PROMPT |
Set down exactly the lines below, starting at the one that contains "un humour sous-jacent" and ending at the one that contains "выпускам подтверждено слабее.", with both of those lines included and nothing else.

SUPPLIED MATERIAL |
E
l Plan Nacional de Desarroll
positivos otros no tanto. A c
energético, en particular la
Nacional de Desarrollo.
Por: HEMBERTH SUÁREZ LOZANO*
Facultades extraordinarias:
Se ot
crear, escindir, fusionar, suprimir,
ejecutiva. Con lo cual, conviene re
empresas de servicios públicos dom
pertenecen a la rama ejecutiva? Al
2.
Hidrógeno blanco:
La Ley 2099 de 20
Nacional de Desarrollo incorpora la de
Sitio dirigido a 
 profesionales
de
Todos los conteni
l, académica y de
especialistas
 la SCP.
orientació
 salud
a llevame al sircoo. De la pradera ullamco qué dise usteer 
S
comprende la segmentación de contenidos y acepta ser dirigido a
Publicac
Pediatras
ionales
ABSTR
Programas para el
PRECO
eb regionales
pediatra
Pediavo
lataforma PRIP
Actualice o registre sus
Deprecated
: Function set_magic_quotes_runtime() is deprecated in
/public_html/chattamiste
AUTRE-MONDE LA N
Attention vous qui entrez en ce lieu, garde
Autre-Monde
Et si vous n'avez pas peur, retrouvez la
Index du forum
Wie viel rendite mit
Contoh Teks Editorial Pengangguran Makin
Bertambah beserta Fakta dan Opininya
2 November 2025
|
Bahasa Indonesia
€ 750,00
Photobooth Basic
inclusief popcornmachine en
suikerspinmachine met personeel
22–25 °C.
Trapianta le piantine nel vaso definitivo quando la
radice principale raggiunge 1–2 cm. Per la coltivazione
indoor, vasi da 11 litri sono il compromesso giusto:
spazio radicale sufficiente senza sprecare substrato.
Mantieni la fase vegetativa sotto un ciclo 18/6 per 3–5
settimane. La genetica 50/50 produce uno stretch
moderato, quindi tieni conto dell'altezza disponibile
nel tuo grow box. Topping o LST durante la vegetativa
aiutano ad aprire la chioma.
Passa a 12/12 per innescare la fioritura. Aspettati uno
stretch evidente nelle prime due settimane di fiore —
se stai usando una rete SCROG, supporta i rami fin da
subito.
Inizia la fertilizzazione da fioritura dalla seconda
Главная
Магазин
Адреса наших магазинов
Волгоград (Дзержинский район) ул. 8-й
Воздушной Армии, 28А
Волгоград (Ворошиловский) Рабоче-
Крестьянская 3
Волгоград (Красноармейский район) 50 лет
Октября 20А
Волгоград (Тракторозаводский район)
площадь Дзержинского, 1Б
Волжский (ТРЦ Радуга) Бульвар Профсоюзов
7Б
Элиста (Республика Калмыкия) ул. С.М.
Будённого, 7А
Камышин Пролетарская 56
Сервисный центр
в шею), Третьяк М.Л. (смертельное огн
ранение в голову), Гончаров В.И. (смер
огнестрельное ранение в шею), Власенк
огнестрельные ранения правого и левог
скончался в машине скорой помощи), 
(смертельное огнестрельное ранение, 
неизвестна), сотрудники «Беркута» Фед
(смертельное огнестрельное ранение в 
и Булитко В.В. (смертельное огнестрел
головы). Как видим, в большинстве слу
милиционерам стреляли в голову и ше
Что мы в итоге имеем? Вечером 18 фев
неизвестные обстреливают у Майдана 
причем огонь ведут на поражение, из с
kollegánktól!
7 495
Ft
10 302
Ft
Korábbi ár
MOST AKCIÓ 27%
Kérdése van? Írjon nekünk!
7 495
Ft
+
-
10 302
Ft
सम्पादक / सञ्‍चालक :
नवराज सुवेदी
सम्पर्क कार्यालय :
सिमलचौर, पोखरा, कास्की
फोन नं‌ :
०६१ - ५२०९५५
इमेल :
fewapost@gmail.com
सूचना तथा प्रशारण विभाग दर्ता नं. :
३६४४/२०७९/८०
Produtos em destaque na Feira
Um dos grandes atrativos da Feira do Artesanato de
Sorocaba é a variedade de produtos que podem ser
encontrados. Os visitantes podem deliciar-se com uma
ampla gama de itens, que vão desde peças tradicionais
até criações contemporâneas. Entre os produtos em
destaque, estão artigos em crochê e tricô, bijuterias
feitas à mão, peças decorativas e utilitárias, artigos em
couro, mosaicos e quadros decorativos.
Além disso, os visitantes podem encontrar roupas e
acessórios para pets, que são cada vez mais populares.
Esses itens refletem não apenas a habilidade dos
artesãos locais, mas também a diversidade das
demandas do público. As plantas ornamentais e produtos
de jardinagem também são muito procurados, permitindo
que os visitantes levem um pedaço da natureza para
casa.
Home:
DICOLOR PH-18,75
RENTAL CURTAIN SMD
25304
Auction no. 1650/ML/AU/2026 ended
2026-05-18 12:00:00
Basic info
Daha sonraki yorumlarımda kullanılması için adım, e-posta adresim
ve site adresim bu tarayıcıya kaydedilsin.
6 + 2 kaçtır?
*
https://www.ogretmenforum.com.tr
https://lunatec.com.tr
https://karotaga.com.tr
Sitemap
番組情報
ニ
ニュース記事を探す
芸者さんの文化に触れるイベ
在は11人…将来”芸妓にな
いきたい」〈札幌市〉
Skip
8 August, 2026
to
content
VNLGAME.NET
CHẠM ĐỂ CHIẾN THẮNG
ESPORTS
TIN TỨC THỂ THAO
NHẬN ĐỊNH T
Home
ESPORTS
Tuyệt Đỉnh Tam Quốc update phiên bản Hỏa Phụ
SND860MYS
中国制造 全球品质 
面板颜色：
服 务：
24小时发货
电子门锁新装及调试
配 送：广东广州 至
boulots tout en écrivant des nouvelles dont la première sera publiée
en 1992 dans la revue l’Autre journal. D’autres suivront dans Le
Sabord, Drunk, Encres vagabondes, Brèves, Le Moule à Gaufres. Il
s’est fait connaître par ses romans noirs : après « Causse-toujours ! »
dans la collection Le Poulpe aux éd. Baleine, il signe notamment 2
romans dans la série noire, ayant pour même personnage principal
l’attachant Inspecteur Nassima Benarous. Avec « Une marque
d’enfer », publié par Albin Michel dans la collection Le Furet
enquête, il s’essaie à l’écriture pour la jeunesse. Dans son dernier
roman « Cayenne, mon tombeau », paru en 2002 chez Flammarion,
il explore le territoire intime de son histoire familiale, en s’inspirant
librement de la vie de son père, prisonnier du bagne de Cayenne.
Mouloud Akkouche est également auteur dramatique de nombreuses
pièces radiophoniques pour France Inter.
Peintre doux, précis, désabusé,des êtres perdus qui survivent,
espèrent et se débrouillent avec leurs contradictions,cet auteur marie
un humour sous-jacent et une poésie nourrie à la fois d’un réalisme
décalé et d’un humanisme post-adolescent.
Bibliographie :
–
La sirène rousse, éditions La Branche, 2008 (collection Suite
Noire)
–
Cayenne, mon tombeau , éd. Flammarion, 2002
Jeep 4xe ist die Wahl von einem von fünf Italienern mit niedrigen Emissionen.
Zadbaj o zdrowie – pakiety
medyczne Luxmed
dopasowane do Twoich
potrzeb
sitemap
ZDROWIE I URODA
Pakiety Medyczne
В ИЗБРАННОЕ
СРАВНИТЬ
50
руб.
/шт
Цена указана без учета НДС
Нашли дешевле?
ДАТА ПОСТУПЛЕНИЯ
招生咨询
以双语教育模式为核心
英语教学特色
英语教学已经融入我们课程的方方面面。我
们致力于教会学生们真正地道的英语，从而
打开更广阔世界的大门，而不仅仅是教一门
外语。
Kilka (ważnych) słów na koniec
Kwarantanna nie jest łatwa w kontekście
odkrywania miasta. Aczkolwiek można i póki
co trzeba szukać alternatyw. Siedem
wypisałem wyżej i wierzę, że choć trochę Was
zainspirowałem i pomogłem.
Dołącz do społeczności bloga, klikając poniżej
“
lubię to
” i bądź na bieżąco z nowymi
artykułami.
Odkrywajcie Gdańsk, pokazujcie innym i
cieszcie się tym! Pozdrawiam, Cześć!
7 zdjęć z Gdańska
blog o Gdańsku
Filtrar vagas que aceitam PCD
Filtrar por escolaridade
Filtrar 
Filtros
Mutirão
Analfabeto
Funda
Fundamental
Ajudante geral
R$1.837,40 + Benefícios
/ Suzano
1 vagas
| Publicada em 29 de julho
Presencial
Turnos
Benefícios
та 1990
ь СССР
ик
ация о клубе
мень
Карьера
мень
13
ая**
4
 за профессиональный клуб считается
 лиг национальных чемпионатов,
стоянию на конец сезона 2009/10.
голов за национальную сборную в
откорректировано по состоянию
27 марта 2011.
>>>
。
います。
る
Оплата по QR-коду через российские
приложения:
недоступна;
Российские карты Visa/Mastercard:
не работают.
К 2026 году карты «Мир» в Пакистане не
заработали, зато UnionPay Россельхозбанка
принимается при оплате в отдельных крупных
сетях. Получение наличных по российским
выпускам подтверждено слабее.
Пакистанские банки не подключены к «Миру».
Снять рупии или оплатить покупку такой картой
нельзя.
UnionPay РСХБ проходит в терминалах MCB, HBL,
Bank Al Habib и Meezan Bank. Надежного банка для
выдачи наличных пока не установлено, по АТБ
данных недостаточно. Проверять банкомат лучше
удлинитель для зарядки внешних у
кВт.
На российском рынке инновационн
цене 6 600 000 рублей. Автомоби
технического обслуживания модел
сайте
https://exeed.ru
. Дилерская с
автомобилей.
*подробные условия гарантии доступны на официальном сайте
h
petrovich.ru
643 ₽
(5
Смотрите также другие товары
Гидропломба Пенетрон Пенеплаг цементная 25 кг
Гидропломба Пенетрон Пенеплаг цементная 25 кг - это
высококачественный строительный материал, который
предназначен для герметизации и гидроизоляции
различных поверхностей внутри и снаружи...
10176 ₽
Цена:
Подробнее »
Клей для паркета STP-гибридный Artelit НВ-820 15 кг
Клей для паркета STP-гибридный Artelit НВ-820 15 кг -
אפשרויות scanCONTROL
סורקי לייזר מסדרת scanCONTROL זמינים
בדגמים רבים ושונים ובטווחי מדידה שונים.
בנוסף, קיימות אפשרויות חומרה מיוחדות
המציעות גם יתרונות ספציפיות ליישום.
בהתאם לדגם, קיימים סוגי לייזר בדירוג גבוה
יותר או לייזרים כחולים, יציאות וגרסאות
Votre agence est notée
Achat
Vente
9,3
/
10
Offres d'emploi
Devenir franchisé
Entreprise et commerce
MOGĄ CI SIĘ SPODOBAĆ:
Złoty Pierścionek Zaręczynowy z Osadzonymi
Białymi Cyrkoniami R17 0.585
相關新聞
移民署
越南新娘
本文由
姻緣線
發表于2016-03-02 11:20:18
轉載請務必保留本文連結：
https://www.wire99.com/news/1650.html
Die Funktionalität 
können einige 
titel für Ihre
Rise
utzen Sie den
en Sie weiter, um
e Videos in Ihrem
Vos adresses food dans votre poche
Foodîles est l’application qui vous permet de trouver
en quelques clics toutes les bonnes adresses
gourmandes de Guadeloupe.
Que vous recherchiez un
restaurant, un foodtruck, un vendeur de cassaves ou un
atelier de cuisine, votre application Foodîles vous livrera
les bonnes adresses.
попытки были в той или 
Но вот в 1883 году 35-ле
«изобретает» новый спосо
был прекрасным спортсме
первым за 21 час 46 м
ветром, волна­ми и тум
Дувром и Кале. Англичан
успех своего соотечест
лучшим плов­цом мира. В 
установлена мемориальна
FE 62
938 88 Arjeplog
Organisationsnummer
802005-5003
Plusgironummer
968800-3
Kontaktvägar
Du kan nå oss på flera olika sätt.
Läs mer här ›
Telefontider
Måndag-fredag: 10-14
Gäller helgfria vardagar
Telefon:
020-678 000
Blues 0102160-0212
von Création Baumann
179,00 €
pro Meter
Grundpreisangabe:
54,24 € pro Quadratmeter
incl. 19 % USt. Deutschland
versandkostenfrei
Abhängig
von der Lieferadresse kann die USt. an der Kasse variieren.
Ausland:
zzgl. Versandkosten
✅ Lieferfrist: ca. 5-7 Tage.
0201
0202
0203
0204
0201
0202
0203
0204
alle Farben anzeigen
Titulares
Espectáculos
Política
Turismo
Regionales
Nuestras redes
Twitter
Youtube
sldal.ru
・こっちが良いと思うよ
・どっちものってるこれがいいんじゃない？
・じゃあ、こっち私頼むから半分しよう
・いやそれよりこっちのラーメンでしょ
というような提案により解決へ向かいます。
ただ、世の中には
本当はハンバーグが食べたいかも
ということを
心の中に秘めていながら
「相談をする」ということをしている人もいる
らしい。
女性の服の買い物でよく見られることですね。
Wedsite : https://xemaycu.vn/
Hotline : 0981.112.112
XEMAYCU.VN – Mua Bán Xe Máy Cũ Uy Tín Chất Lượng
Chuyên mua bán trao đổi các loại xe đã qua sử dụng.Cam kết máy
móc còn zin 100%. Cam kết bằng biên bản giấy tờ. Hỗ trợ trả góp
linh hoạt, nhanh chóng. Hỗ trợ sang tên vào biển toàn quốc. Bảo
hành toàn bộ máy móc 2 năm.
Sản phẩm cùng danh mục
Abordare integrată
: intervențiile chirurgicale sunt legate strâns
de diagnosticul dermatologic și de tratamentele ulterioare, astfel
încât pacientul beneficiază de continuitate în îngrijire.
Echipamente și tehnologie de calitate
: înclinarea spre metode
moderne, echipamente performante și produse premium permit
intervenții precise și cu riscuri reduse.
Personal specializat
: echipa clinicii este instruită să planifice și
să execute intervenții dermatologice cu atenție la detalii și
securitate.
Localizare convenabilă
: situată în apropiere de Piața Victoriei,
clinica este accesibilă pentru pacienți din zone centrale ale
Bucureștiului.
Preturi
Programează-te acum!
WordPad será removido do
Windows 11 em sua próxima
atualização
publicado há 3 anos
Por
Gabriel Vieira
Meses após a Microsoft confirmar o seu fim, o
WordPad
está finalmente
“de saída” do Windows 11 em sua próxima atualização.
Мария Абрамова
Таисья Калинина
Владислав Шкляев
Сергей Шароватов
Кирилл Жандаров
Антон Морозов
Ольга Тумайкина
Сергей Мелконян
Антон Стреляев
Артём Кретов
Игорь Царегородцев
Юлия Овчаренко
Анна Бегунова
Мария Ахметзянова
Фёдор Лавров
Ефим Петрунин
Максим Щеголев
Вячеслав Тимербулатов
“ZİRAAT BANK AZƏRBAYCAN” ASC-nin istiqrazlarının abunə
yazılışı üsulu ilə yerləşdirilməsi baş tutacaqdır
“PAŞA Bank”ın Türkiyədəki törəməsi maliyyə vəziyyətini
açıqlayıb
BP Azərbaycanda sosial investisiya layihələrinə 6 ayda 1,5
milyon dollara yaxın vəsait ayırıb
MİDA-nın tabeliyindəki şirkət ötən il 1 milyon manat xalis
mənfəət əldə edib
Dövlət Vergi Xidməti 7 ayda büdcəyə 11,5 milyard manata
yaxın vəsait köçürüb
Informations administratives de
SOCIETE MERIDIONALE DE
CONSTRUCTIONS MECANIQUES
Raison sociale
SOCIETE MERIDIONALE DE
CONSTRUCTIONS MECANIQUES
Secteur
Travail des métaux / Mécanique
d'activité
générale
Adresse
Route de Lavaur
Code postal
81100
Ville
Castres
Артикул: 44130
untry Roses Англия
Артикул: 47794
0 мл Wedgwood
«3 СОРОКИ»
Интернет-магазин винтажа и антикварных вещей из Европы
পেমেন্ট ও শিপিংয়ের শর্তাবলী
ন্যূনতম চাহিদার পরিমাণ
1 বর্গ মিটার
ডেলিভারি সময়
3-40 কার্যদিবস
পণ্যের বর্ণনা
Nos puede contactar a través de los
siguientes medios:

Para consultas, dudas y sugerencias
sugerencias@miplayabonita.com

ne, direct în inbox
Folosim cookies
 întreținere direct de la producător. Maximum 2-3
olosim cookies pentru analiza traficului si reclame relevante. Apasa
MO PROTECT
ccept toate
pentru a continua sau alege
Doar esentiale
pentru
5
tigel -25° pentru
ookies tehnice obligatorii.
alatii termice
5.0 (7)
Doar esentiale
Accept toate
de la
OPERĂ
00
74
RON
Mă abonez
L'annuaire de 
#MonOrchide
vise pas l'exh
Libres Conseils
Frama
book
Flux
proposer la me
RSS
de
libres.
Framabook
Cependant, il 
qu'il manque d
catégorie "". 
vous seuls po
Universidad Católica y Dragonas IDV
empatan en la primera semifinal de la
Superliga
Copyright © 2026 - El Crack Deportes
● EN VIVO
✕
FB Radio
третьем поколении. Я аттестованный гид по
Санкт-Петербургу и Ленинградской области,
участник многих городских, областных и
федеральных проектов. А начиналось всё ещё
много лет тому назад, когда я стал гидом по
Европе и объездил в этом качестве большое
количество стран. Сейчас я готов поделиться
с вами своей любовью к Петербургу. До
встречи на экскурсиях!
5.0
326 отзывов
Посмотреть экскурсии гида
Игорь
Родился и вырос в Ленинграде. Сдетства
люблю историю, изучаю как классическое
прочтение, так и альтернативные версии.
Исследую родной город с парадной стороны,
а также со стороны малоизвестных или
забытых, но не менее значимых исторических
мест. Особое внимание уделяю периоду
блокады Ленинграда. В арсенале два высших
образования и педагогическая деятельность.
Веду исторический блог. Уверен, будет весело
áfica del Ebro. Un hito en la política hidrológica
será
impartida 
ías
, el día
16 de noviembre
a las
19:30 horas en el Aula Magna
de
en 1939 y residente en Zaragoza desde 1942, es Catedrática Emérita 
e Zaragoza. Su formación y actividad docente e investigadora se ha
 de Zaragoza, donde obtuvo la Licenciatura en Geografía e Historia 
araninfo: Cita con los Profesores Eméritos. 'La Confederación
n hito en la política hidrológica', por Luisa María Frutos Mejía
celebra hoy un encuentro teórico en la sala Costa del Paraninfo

WRITTEN REPLY |
un humour sous-jacent et une poésie nourrie à la fois d’un réalisme
décalé et d’un humanisme post-adolescent.
Bibliographie :
–
La sirène rousse, éditions La Branche, 2008 (collection Suite
Noire)
–
Cayenne, mon tombeau , éd. Flammarion, 2002
Jeep 4xe ist die Wahl von einem von fünf Italienern mit niedrigen Emissionen.
Zadbaj o zdrowie – pakiety
medyczne Luxmed
dopasowane do Twoich
potrzeb
sitemap
ZDROWIE I URODA
Pakiety Medyczne
В ИЗБРАННОЕ
СРАВНИТЬ
50
руб.
/шт
Цена указана без учета НДС
Нашли дешевле?
ДАТА ПОСТУПЛЕНИЯ
招生咨询
以双语教育模式为核心
英语教学特色
英语教学已经融入我们课程的方方面面。我
们致力于教会学生们真正地道的英语，从而
打开更广阔世界的大门，而不仅仅是教一门
外语。
Kilka (ważnych) słów na koniec
Kwarantanna nie jest łatwa w kontekście
odkrywania miasta. Aczkolwiek można i póki
co trzeba szukać alternatyw. Siedem
wypisałem wyżej i wierzę, że choć trochę Was
zainspirowałem i pomogłem.
Dołącz do społeczności bloga, klikając poniżej
“
lubię to
” i bądź na bieżąco z nowymi
artykułami.
Odkrywajcie Gdańsk, pokazujcie innym i
cieszcie się tym! Pozdrawiam, Cześć!
7 zdjęć z Gdańska
blog o Gdańsku
Filtrar vagas que aceitam PCD
Filtrar por escolaridade
Filtrar 
Filtros
Mutirão
Analfabeto
Funda
Fundamental
Ajudante geral
R$1.837,40 + Benefícios
/ Suzano
1 vagas
| Publicada em 29 de julho
Presencial
Turnos
Benefícios
та 1990
ь СССР
ик
ация о клубе
мень
Карьера
мень
13
ая**
4
 за профессиональный клуб считается
 лиг национальных чемпионатов,
стоянию на конец сезона 2009/10.
голов за национальную сборную в
откорректировано по состоянию
27 марта 2011.
>>>
。
います。
る
Оплата по QR-коду через российские
приложения:
недоступна;
Российские карты Visa/Mastercard:
не работают.
К 2026 году карты «Мир» в Пакистане не
заработали, зато UnionPay Россельхозбанка
принимается при оплате в отдельных крупных
сетях. Получение наличных по российским
выпускам подтверждено слабее.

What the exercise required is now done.